(Stored items from a collection)
+++++

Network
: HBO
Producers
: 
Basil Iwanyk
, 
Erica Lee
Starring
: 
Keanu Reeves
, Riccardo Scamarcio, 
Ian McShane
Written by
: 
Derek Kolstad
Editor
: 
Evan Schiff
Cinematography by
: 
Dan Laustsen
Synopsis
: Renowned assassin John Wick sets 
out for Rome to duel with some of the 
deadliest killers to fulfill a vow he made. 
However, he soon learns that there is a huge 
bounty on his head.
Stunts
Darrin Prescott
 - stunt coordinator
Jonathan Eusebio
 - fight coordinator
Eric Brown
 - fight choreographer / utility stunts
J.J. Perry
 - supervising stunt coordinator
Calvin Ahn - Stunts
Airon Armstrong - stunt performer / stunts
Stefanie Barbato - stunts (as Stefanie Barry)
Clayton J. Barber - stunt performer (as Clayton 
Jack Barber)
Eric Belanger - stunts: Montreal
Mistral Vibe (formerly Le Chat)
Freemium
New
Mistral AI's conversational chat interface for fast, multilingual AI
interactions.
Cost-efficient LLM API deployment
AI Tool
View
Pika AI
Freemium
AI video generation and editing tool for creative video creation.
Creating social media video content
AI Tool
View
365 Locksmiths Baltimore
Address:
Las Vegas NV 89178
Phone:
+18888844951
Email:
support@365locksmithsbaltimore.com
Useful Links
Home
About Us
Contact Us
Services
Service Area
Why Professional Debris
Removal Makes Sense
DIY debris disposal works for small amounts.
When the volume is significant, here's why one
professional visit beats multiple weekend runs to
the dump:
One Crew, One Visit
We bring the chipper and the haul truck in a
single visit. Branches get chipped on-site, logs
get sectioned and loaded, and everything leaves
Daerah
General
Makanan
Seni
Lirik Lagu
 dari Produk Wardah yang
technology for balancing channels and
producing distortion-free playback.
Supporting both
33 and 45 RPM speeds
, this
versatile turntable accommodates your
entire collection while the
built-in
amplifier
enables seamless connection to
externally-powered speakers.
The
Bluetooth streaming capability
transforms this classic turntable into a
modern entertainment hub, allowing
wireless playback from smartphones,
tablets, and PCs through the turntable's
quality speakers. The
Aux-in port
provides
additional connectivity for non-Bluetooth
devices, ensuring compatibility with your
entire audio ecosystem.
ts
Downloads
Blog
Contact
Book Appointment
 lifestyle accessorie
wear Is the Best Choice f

+++++

_WHAT THE TASK REQUIRES_
Copy only the stretch running from the line containing "Bluetooth streaming capability" to the final line of the entries, both ends included, exactly as it stands.

_PROBLEM SOLUTION_
Bluetooth streaming capability
transforms this classic turntable into a
modern entertainment hub, allowing
wireless playback from smartphones,
tablets, and PCs through the turntable's
quality speakers. The
Aux-in port
provides
additional connectivity for non-Bluetooth
devices, ensuring compatibility with your
entire audio ecosystem.
ts
Downloads
Blog
Contact
Book Appointment
 lifestyle accessorie
wear Is the Best Choice f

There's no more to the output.